Growing the Faith Over One Weekend

The Diocese of Brooklyn held two gatherings last weekend, showcasing the strength of faith within. The first saw Bishop Robert Brennan returning to the Seminary of the Immaculate Conception in Huntington, New York, where he was once a seminarian, to welcome 27 young men for a vocation retreat on Feb. 25.

The second was the Rite of Election, where catechumens, or people who have never been baptized, are making a conscious decision to join the Catholic faith. These men and women of different ages and ethnicities are all striving to join the Mystical Body of Christ — the Church.

In total, there were 381 participants from 75 parishes in Brooklyn and Queens. This is an impressive number of converts to the Catholic Church, but with growing secularism in the U.S., the Church must continue its commitment to expanding its family.

A few months ago, Archbishop José Gomez of Los Angeles warned that U.S. society is moving “hard and fast toward an uncompromising secularism,” adding that “traditional norms and values are being tested like never before.”

Along with secularism, the U.S. is seeing record growth in “deaths of despair” (suicide and drug and alcohol overdose).

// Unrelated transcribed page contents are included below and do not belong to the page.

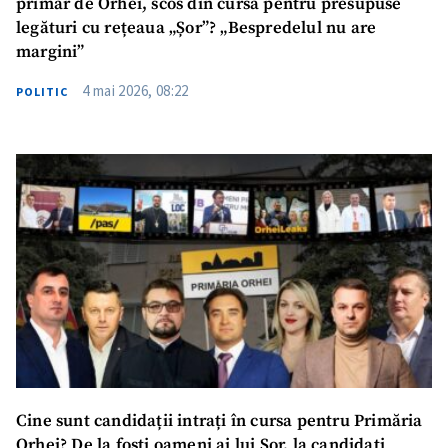
primar de Orhei, scos din cursă pentru presupuse
legături cu rețeaua „Șor”? „Bespredelul nu are
margini”
4 mai 2026, 08:22
POLITIC
Trimite o informație
Despre ZdG
in English
на русском
Cine sunt candidații intrați în cursa pentru Primăria
Orhei? De la foști oameni ai lui Șor, la candidați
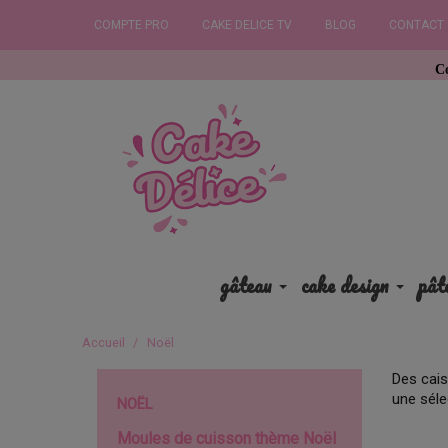
COMPTE PRO
CAKE DELICE TV
BLOG
CONTACT
Commandez avant
gâteau
cake design
pât
Accueil
Noël
Des cais
une séle
NOËL
Moules de cuisson thème Noël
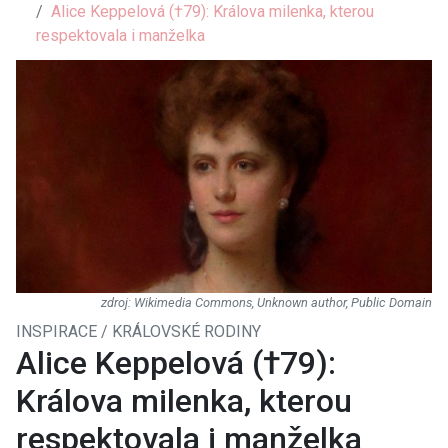
Alice Keppelová (†79): Králova milenka, kterou
respektovala i manželka
Wikimedia Commons, Unknown author, Public Domain
INSPIRACE / KRÁLOVSKÉ RODINY
Alice Keppelová (†79):
Králova milenka, kterou
respektovala i manželka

Mental health challenges are also more prevalent. America needs the Church now more than ever.

One of the participants in the Rite of Election noted that she “was going through a difficult time with a lot of anxiety and a lot of panic.” She said her mother “saw me suffering and told me, ‘Try going to church. Just try.’ ” 

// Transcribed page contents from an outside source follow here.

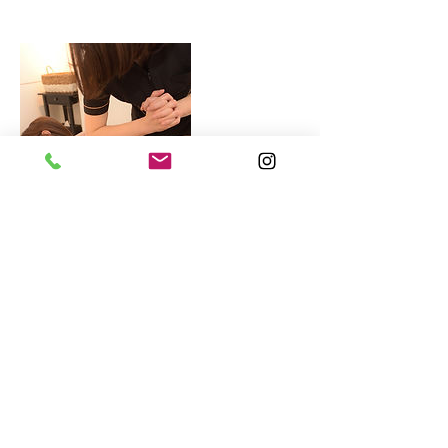
連絡先
日本千葉県松戸市本町２０−１
​お問い合わせ｜メール：
malae.matsudo@gmail.com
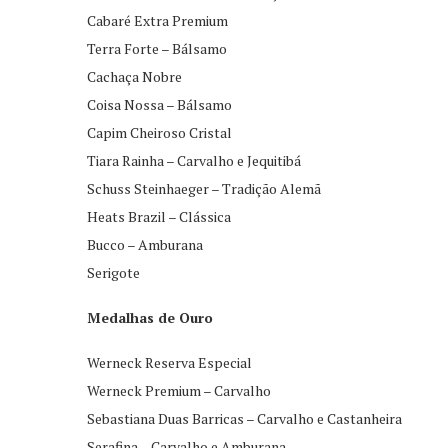
Cabaré Extra Premium
Terra Forte – Bálsamo
Cachaça Nobre
Coisa Nossa – Bálsamo
Capim Cheiroso Cristal
Tiara Rainha – Carvalho e Jequitibá
Schuss Steinhaeger – Tradição Alemã
Heats Brazil – Clássica
Bucco – Amburana
Serigote
Medalhas de Ouro
Werneck Reserva Especial
Werneck Premium – Carvalho
Sebastiana Duas Barricas – Carvalho e Castanheira
Serafina – Carvalho e Amburana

She did. And now, she’s one step away from being baptized. Archbishop Gomez noted that “the vast majority of our neighbors still believe in God. Tens upon tens of millions of Catholics still serve God every day, and we are making a beautiful difference in the life of this country.

Our Catholic people are teachers and healers, seekers of justice and peace. “We are serving the poor and vulnerable, raising up men and women of virtue, building strong communities

and families.”  These actions are one main reason non-Catholics are drawn to the Church. The Rite of Election signals the official change in status for the participants who go from being catechumens to being “elected.” 

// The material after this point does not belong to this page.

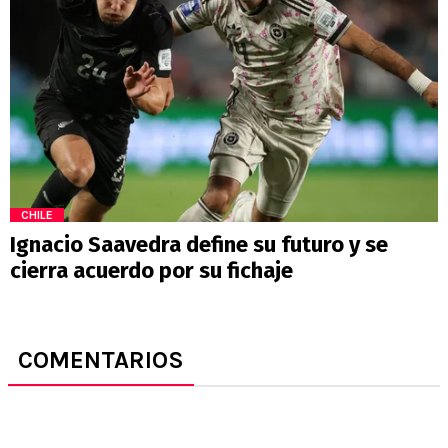
CHILE
Ignacio Saavedra define su futuro y se
cierra acuerdo por su fichaje
COMENTARIOS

At the Easter Vigil, the catechumens will be received into the Catholic Church and participate in the sacraments of baptism, confirmation, and Eucharist. We as a faith community must pray for and give a good example to the catechumens so that the Catholic community can continue to expand.

The two services — one at the Basilica of Our Lady of Perpetual Help in Sunset Park, Brooklyn, and the other at Immaculate Conception Center in Douglaston, Queens — over which Bishop Brennan presided, have now put hundreds of people closer to the Church.

In the words spoken by Bishop Brennan, it was “a very joyous celebration. The family is growing.”